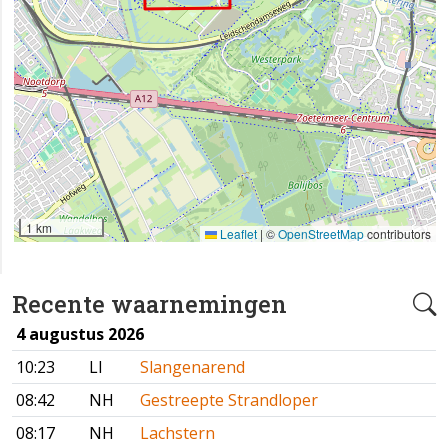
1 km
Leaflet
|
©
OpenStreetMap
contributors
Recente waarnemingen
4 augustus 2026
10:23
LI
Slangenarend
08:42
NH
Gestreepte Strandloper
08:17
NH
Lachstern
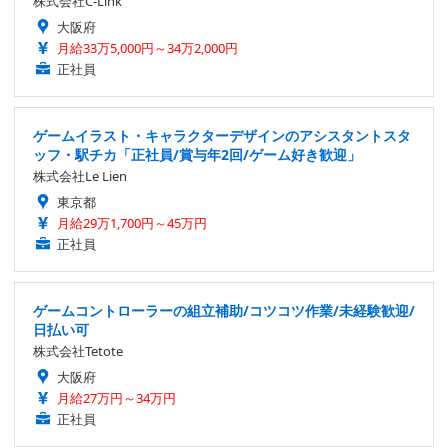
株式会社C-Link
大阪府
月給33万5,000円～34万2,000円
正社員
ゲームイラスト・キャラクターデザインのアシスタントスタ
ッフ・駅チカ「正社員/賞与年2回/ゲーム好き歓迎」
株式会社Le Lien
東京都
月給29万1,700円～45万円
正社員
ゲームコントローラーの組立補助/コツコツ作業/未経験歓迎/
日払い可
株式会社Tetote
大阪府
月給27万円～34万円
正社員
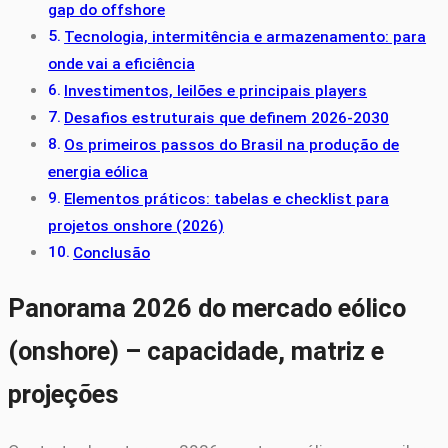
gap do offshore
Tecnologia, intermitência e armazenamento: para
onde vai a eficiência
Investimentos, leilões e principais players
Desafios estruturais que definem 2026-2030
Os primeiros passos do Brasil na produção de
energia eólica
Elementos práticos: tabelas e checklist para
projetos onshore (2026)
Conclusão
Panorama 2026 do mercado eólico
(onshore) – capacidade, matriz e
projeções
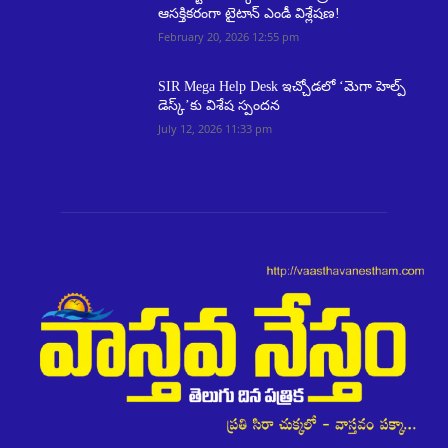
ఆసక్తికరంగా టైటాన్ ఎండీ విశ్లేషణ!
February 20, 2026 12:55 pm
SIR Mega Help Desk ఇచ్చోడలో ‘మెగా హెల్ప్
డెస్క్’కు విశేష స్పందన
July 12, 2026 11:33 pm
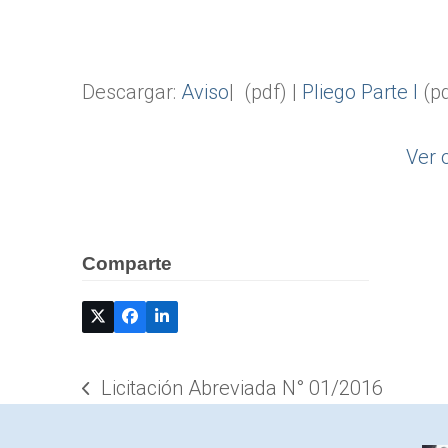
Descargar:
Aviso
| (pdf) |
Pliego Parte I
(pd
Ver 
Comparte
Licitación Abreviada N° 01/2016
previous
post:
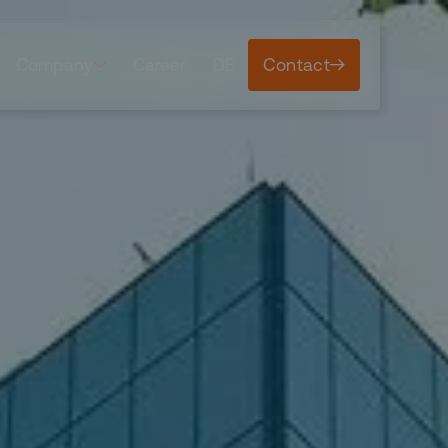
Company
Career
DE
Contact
++++++++++
» **TASK TO CARRY OUT**
A faithful copy of the data above is wanted, with every image left out.

» **TASK ANSWER**
1 km
Leaflet
|
©
OpenStreetMap
contributors
Recente waarnemingen
4 augustus 2026
10:23
LI
Slangenarend
08:42
NH
Gestreepte Strandloper
08:17
NH
Lachstern
株式会社C-Link
大阪府
月給33万5,000円～34万2,000円
正社員
ゲームイラスト・キャラクターデザインのアシスタントスタ
ッフ・駅チカ「正社員/賞与年2回/ゲーム好き歓迎」
株式会社Le Lien
東京都
月給29万1,700円～45万円
正社員
ゲームコントローラーの組立補助/コツコツ作業/未経験歓迎/
日払い可
株式会社Tetote
大阪府
月給27万円～34万円
正社員
gap do offshore
Tecnologia, intermitência e armazenamento: para
onde vai a eficiência
Investimentos, leilões e principais players
Desafios estruturais que definem 2026-2030
Os primeiros passos do Brasil na produção de
energia eólica
Elementos práticos: tabelas e checklist para
projetos onshore (2026)
Conclusão
Panorama 2026 do mercado eólico
(onshore) – capacidade, matriz e
projeções
ఆసక్తికరంగా టైటాన్ ఎండీ విశ్లేషణ!
February 20, 2026 12:55 pm
SIR Mega Help Desk ఇచ్చోడలో ‘మెగా హెల్ప్
డెస్క్’కు విశేష స్పందన
July 12, 2026 11:33 pm
Descargar:
Aviso
| (pdf) |
Pliego Parte I
(pd
Ver 
Comparte
Licitación Abreviada N° 01/2016
previous
post:
Company
Career
DE
Contact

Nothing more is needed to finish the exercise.